A palavra que acompanha Alif Hilal esta temporada é revolução. Um perfil brilhante na S Moda do El País coroa-a como a governante de um “império de delírio”. O circuito de festivais apresenta-a como uma das vozes mais importantes da música experimental. A artista outrora conhecida como Lyra Pramuk, segundo a história, refez o que a música pode ser.

É uma afirmação generosa, e sobretudo mal direcionada — não porque o trabalho seja pequeno, mas porque “revolução do mundo da música” descreve uma escala de alcance que Hilal nunca teve e parece não querer. A verdade mais interessante é mais discreta: ela não derrubou a música tanto quanto o establishment da vanguarda moveu o seu centro para a encontrar.

Comecemos pelo método, porque tudo o resto se segue. Hilal constrói música quase inteiramente a partir da sua própria voz — sobreposta, processada, multiplicada em coros que nunca existiram, um instrumento humano moldado pela tecnologia até soar como uma congregação. Ela resiste ao vocabulário clínico da indústria; chama às suas reformulações “transmissões polifónicas”, não remisturas, e fala sobre honrar um artesanato que a música eletrónica raramente recebe crédito. A voz, disse ela, sempre foi espiritual, e temos uma espécie de amnésia cultural em relação a isso. É tanto uma tese como um som.

É nessa tese que vive o “trans” do seu enquadramento, e é por onde a cobertura celebratória tende a passar ao de leve. Ela descreve a sua música como uma forma trans de pensar a própria voz — uma frase que junta várias coisas ao mesmo tempo: a relação de uma artista transgénero com a voz, a transformação dessa voz em matéria-prima, e a transcendência do género musical por completo. Não é um gancho aparafusado a um disco. É a parede estrutural. Este ano, essa estrutura ganhou mais um andar: a artista há muito creditada como Lyra Pramuk adotou o nome Alif Hilal depois de se converter ao Islão, incorporando uma prática espiritual explícita num trabalho que já aspirava ao sagrado.
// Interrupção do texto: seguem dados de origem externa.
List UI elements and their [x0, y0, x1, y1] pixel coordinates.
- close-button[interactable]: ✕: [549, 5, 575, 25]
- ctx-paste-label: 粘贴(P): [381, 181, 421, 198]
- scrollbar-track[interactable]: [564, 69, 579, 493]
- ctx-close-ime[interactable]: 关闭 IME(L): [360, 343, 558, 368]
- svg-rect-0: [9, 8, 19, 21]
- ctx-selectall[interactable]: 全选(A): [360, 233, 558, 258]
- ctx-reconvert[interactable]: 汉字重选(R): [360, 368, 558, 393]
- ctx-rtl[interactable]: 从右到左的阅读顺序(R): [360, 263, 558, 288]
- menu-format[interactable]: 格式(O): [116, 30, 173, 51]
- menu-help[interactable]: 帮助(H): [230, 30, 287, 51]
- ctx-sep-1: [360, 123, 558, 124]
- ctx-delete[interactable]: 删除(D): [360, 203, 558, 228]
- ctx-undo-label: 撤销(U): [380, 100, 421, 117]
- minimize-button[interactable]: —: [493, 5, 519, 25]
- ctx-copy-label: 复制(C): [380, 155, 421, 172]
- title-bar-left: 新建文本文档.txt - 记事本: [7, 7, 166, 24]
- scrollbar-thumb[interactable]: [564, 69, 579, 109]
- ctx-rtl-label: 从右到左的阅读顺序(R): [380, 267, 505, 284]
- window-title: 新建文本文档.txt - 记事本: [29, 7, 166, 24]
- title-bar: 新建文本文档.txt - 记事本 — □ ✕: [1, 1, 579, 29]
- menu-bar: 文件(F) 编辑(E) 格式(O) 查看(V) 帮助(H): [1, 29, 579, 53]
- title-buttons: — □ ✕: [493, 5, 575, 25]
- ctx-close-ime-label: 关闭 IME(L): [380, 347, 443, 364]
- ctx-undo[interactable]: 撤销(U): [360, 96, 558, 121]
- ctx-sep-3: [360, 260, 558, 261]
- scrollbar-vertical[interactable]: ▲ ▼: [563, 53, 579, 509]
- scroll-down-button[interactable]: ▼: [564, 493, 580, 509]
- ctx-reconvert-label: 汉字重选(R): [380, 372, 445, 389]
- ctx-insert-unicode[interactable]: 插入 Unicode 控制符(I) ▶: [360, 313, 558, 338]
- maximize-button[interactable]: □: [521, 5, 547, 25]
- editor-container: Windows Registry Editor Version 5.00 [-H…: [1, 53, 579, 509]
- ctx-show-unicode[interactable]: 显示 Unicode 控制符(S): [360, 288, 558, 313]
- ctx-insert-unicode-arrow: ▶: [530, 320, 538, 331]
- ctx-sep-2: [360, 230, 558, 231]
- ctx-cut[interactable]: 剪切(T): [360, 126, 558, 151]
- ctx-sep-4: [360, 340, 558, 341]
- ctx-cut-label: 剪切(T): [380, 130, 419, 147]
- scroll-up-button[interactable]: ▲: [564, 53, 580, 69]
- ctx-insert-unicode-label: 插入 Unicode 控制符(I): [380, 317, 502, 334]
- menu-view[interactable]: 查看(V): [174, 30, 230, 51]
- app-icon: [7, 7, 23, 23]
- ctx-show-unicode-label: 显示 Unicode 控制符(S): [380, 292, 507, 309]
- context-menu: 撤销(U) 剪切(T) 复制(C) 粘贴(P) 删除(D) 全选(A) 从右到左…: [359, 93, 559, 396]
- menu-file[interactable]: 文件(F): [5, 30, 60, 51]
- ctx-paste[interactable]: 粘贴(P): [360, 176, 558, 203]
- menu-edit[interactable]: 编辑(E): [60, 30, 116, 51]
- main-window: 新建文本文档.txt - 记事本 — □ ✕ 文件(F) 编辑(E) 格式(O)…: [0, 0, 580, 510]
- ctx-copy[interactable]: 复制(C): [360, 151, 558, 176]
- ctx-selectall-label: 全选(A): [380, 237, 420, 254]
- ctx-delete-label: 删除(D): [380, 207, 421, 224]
Eis a parte que a história da “revolução” ignora. As pessoas que ratificam a importância de Hilal não são as tabelas; são as instituições. Ela ensina. É programada no tipo de festivais que decidem o que conta como sério. O programa de música da Bienal de Veneza este ano — com o tema do som como renascimento e “catarse coletiva” — coloca-a num alinhamento ao lado dos nomes canónicos do campo, e é curado por Caterina Barbieri, uma par que passou de fazer música a guardar as portas do seu palco mais prestigiado. Isso não é uma multidão a invadir o palácio. É uma sucessão. A vanguarda está a entregar-se a uma geração que trata a voz processada e a espiritualidade aberta como padrões, e não como provocações.
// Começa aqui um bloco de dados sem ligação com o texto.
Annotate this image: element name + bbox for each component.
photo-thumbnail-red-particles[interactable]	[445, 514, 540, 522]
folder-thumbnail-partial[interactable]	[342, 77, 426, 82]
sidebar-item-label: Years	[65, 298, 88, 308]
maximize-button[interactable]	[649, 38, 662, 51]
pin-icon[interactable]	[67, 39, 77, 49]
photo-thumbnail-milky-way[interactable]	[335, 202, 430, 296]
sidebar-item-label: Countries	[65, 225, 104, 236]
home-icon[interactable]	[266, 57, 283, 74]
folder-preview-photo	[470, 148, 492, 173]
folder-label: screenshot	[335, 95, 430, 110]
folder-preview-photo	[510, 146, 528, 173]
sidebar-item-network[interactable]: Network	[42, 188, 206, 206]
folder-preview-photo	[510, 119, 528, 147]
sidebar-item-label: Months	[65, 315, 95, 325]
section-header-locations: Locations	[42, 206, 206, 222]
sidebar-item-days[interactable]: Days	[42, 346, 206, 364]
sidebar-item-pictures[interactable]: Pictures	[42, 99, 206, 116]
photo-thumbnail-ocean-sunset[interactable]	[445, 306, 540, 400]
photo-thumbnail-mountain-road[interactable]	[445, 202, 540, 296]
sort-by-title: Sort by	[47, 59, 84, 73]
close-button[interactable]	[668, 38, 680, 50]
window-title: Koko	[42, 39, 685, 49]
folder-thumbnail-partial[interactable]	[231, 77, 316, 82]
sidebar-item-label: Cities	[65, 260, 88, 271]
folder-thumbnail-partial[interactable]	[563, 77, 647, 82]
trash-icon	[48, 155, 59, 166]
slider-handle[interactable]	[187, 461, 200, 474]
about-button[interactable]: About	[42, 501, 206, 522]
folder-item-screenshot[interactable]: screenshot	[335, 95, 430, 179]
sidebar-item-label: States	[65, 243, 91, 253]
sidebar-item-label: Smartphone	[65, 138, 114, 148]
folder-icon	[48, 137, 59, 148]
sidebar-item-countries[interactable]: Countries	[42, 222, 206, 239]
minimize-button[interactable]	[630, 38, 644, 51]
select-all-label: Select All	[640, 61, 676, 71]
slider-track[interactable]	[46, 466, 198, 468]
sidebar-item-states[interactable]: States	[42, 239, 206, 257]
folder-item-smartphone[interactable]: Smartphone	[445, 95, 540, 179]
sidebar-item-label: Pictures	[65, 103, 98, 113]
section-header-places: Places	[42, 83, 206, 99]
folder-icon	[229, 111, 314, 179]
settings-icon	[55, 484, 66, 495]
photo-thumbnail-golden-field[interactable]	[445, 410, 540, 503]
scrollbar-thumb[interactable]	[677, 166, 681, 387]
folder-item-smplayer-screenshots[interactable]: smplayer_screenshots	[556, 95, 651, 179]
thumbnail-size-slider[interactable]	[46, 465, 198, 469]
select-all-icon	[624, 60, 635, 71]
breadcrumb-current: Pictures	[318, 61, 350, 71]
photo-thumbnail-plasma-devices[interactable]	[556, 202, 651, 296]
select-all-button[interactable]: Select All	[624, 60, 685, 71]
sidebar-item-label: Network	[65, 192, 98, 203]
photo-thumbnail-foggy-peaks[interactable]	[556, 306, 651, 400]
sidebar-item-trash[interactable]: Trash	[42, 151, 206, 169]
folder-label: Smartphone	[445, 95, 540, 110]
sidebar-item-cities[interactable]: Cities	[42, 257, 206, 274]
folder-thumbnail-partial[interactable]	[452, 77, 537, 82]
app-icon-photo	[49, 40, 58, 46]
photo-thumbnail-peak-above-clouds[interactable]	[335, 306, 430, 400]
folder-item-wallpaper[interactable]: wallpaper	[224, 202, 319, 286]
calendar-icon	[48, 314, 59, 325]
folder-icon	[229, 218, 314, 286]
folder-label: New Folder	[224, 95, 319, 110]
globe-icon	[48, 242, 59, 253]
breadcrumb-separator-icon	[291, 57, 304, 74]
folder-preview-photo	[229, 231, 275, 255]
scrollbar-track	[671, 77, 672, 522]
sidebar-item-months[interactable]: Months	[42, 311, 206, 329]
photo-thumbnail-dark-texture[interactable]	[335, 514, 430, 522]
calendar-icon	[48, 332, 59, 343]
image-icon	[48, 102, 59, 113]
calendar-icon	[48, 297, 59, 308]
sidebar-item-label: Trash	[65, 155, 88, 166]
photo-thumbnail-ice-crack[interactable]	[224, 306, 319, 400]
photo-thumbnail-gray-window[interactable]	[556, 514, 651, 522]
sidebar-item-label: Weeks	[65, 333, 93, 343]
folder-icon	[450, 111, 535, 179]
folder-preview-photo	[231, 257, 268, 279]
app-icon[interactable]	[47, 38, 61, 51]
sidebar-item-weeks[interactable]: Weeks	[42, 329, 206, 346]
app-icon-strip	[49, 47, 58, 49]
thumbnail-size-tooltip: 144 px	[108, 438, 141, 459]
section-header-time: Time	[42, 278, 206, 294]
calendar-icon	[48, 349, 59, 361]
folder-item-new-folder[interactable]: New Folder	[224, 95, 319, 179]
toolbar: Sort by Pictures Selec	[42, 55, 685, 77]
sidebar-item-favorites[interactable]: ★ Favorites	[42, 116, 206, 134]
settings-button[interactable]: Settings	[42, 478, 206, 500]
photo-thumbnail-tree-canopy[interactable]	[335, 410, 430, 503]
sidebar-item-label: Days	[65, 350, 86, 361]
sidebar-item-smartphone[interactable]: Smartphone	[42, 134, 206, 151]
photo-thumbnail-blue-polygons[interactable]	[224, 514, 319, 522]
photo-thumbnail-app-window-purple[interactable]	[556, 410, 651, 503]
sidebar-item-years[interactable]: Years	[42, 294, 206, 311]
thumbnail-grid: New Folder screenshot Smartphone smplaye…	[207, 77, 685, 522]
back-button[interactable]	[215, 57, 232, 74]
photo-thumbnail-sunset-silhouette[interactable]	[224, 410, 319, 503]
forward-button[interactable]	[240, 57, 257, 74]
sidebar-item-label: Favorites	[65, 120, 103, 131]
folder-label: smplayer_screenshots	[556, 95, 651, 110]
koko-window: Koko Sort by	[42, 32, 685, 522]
É por isso que a palavra honesta não é “revolução” mas coroação. A linhagem de Hilal passa diretamente por Holly Herndon e uma coorte que passou uma década a argumentar que a voz humana, passada por máquinas, podia carregar o peso do ritual. O que mudou não são os hábitos de audição do público — a maioria dos ouvintes nunca ouvirá uma nota disto — mas quem detém as instituições. O delírio que El País descreve é real dentro dessas salas. É simplesmente um pequeno reino, e chamar-lhe o mundo inteiro faz ao trabalho um desserviço indireto: convida ao revirar de olhos que acompanha cada exagero, quando a real conquista não precisa de inflação.
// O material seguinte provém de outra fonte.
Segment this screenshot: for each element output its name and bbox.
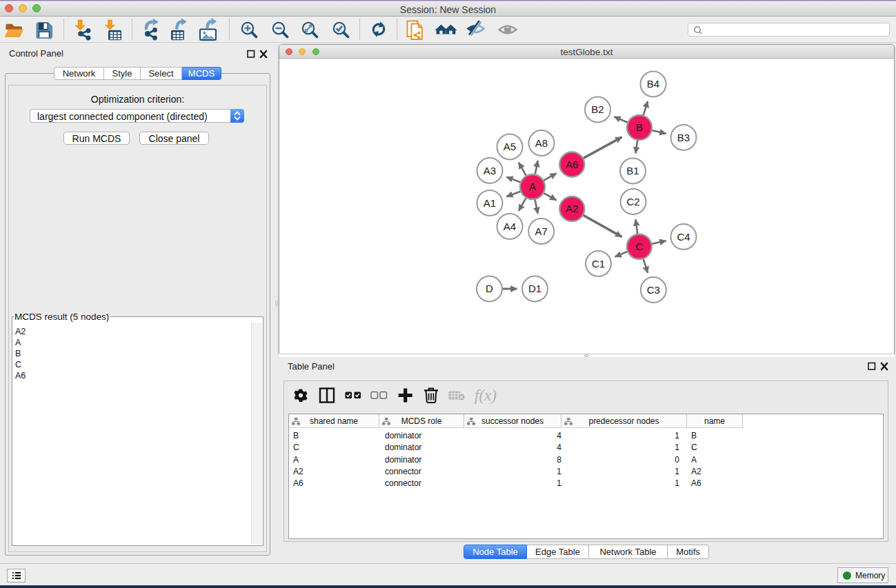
svg-text:C3: C3 bbox=[647, 284, 660, 296]
svg-text:A5: A5 bbox=[504, 141, 516, 152]
svg-text:A3: A3 bbox=[484, 165, 496, 176]
svg-text:A7: A7 bbox=[535, 225, 548, 237]
svg-text:A4: A4 bbox=[504, 221, 516, 232]
svg-text:B4: B4 bbox=[647, 78, 659, 90]
svg-text:C: C bbox=[635, 241, 643, 252]
svg-text:f(x): f(x) bbox=[475, 387, 497, 404]
svg-text:C2: C2 bbox=[626, 196, 639, 207]
svg-text:A: A bbox=[529, 181, 536, 192]
svg-text:D: D bbox=[486, 283, 493, 294]
svg-text:A2: A2 bbox=[566, 203, 578, 214]
svg-text:A6: A6 bbox=[566, 159, 578, 170]
svg-text:A8: A8 bbox=[535, 137, 548, 149]
svg-text:A1: A1 bbox=[484, 197, 496, 209]
svg-text:C4: C4 bbox=[677, 231, 690, 243]
svg-text:C1: C1 bbox=[592, 258, 605, 270]
svg-text:B3: B3 bbox=[677, 132, 690, 143]
svg-text:B: B bbox=[636, 121, 643, 133]
svg-text:D1: D1 bbox=[528, 283, 541, 294]
svg-text:B1: B1 bbox=[626, 165, 639, 176]
svg-text:B2: B2 bbox=[591, 103, 604, 115]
Há uma questão de sustentabilidade enterrada em tudo isto, e ela segue o caminho otimista. Os ciclos de hype queimam-se; os cânones não. Um artista que chega ao topo de uma tabela está à mercê do próximo trimestre. Um artista instalado no programa de estudos e no programa do festival está a ser construído para durar — recontextualizado, re-cantado, ensinado. O seu álbum Hymnal foi seguido por um companheiro de reinterpretações, o trabalho já a ser passado adiante e refeito por outros. É assim que a durabilidade se parece neste canto da música: não um pico, mas uma liturgia.

Portanto, sim, uma revolução — desde que encolha o mapa para o território que realmente conquistou. Alif Hilal não mudou o mundo da música. Ela mudou quem se senta à cabeça de uma pequena, influente e autosselecionada mesa. O delírio é que a mesa agora acredita que é o mundo.